Парень был обескуражен такой отповедью и поторопился остудить напор Лизы:
— Нет, что ты. Я не это имел в виду. Как правило, человек погружён в ту область, которая его интересует, а остальное неважно. Кстати, о Татьяне Лариной. Я так и не понял: блондинкой она была, шатенкой или брюнеткой? Ведь Пушкин не даёт её портрета, насколько я помню из школьной программы.
Лиза улыбнулась и призналась самой себе: как же с ним было легко, даже ссориться легко, а ещё вчера она на него злилась, думая, что он просто эпатажный актёришка, ставящий целью произвести на окружающих положительное впечатление.
— Брюнеткой она была. Пушкин об этом говорит так:
Кто там в малиновом берете
С послом испанским говорит?
— Ну и что?
— Малиновые, бордовые, красные береты обычно носили брюнетки, просто им идут такие цвета. Кроме того, Татьяна во всём — антипод Ольги, у которой «глаза, как небо, голубые, улыбка, локоны льняные».

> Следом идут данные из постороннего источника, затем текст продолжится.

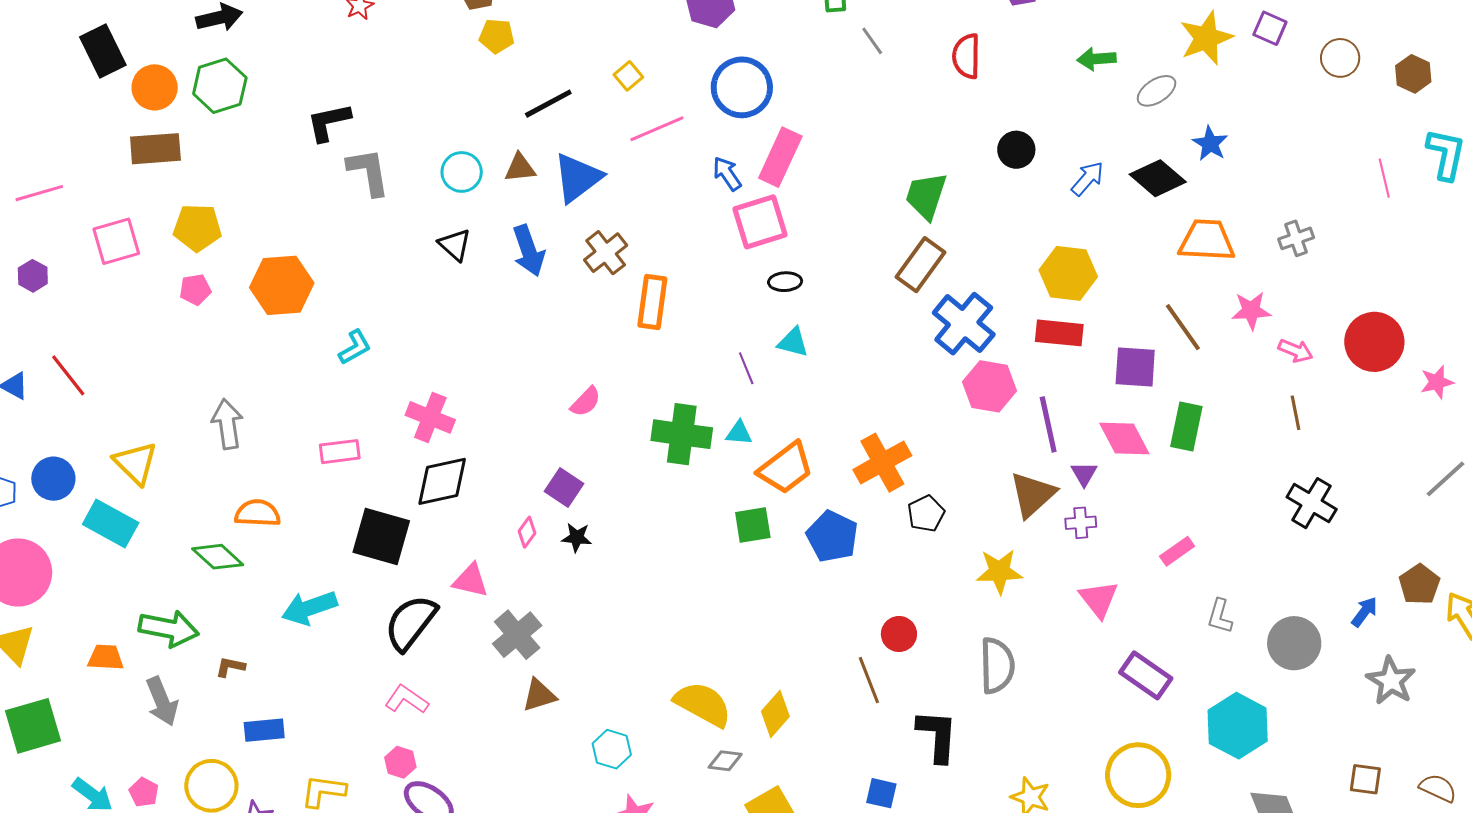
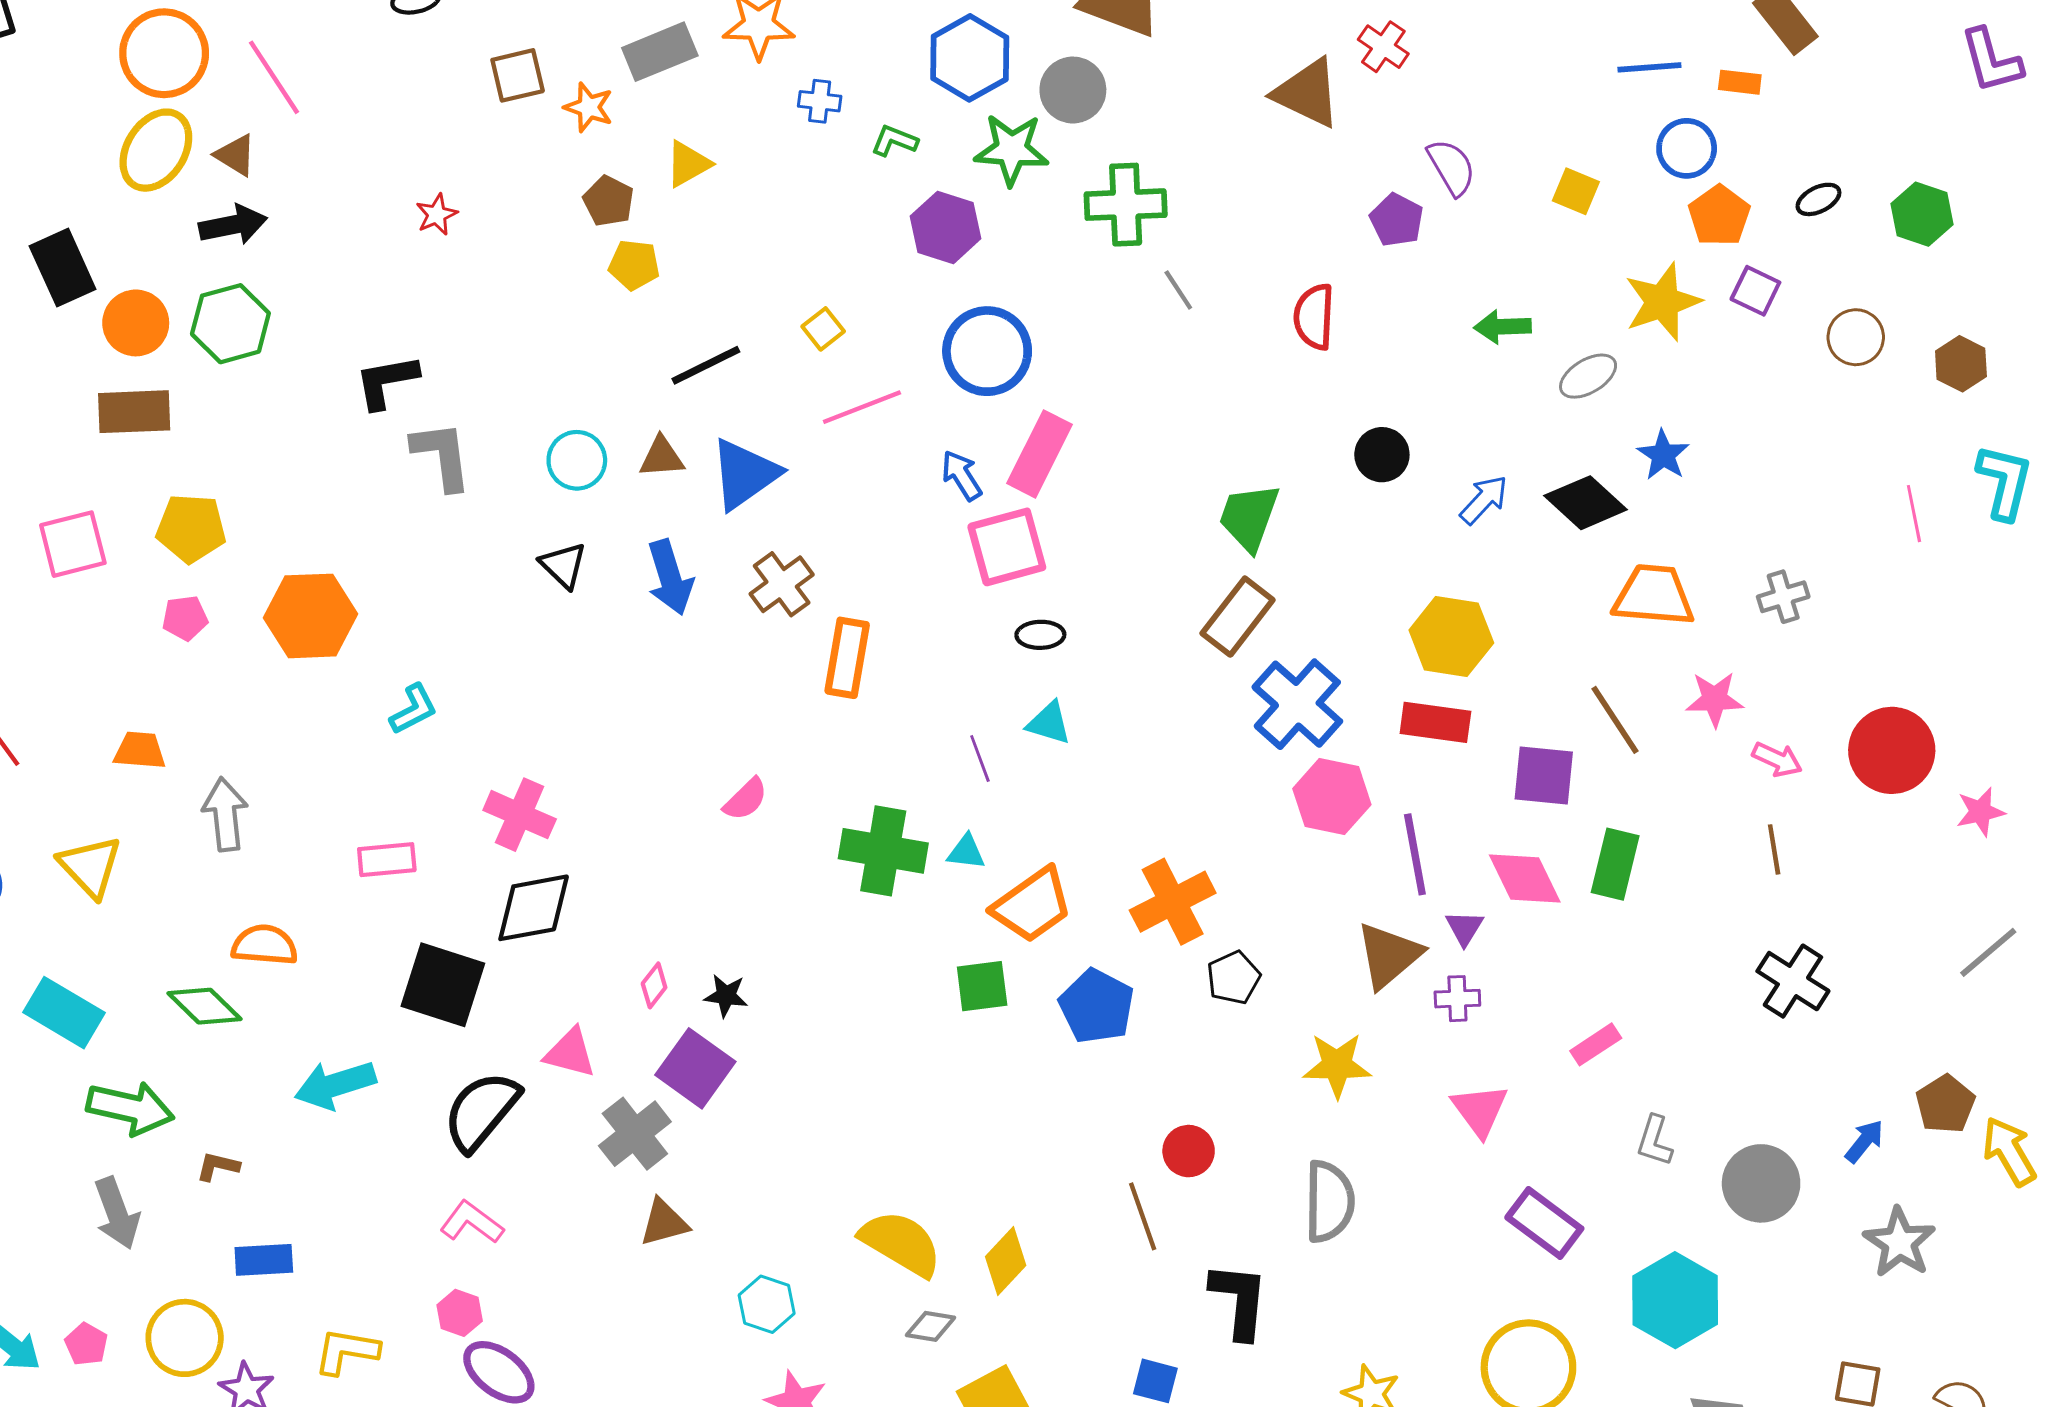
purple square: (564, 487) -> (695, 1068), moved, size x1.4
cyan rectangle: (111, 523) -> (64, 1013), moved
orange trapezoid: (106, 657) -> (140, 750), moved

— Люблю брюнеток, — Артём рассмеялся и, внимательно посмотрев на Лизу, добавил: — и блондинок, и рыжих, и русых. Главное, чтобы людьми были хорошими. А на кого ты похожа?
— На маму, наверное, больше. Только она никогда не носила длинные волосы. Бабушка не хочет, чтобы я их обрезала, а мне они так надоели, просто ужасно. Да и выглядит всё это старомодно. Но я не могу её расстраивать, она для нас с Никитой очень много сделала.

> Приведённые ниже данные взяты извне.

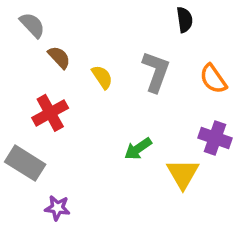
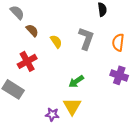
orange semicircle: (213, 79) -> (118, 42), turned 42
yellow triangle: (183, 174) -> (72, 106), moved
purple star: (57, 208) -> (52, 114), moved

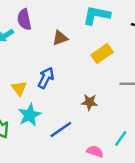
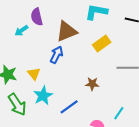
brown triangle: (60, 38) -> (67, 31), size x1.6
blue arrow: (46, 78) -> (57, 55), moved

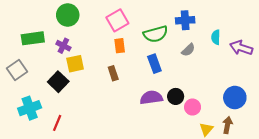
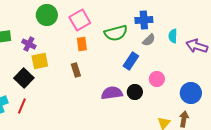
green circle: (68, 15) -> (47, 15), moved
gray semicircle: (188, 50) -> (149, 40), moved
blue rectangle: (154, 64) -> (131, 61), moved, turned 54
pink circle: (193, 107) -> (157, 79), moved
red line: (57, 123) -> (22, 106), moved

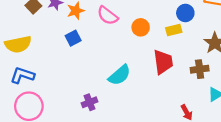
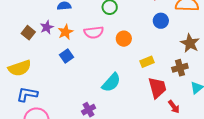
pink semicircle: (108, 16) -> (94, 32), turned -36
yellow rectangle: (174, 30) -> (147, 62), moved
red trapezoid: (163, 62) -> (157, 88), moved

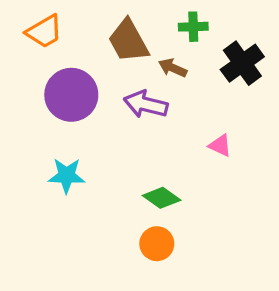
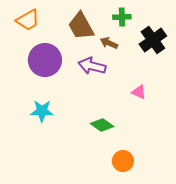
orange circle: (157, 244) -> (123, 161), moved

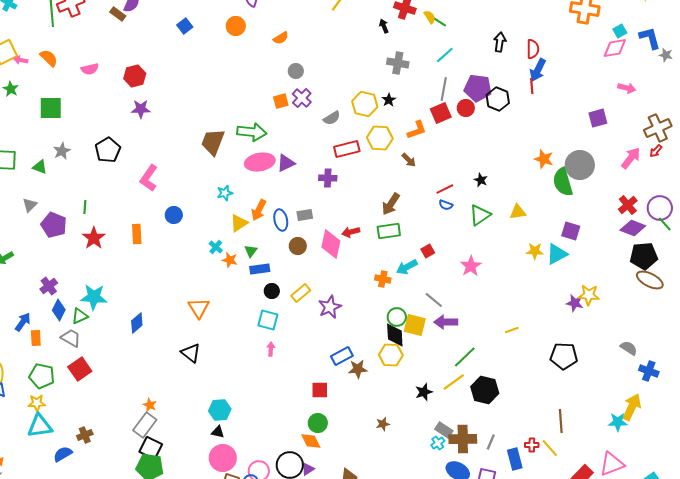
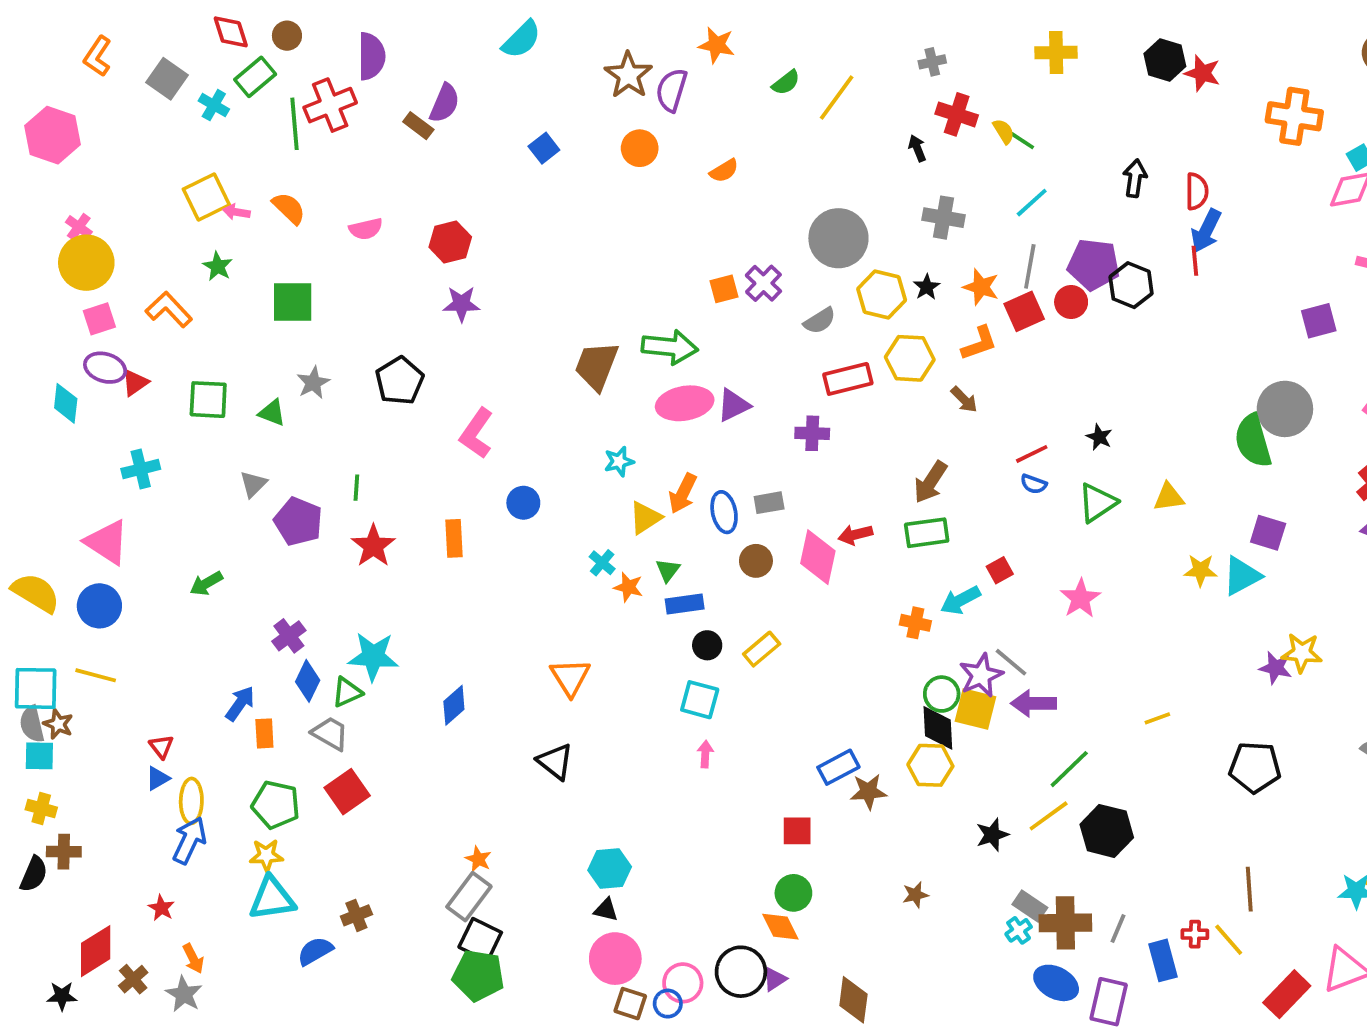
gray circle: (296, 71) -> (838, 238), moved, size x2.0
orange star: (544, 159) -> (981, 287), moved
purple star: (330, 307) -> (981, 675), moved

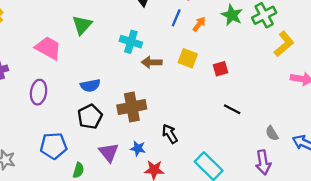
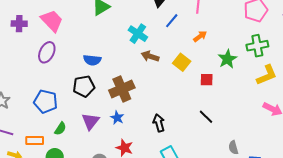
green star: (232, 15) -> (227, 59), moved
blue line: (176, 18) -> (172, 21), moved
pink trapezoid: (48, 48) -> (52, 21), moved
brown cross: (132, 107) -> (122, 89), turned -30
black arrow: (170, 134) -> (159, 123), moved
blue star: (138, 148) -> (117, 118), moved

После паузы, что-то обдумывая, Самохин произнёс:
— Напрасно считаешь, что длинные волосы — это не модно, тебе очень идёт коса, да ещё такая красивая. И вообще ты очень милая. Расскажешь ещё о своей семье?
Лиза посмотрела на смарт-часы.
— Потом как-нибудь. Извини, мне пора домой — много дел.
— Может, вместе будем заниматься пробежками?
Лиза расплылась в улыбке: сама хотела предложить это парню.
— Почему бы и нет? Я согласна.
— Я тоже. Всё-таки вдвоём бегать веселее. Я в этом районе кроме тебя ещё никого не знаю.
— Значит, завтра в это же время?
— Завтра в это же время.
Дойдя до подъезда Бернгардт, они расстались.
Артём шёл улыбаясь: наконец лёд тронулся, господа присяжные заседатели. «Теперь, — думал он, — нужно, не спеша, войти в доверие, а потом вывести эту забавную Лизу на разговор и выполнить, наконец, задуманное. Но она ничего не должна знать о моих замыслах. Пока не должна знать. А девушка прехорошенькая, с потрясающей фигурой — очень стройная, умопомрачительные ноги, узкая талия, красивая грудь, длинная шея — о такой поэты сказали бы лебединая. Класс!»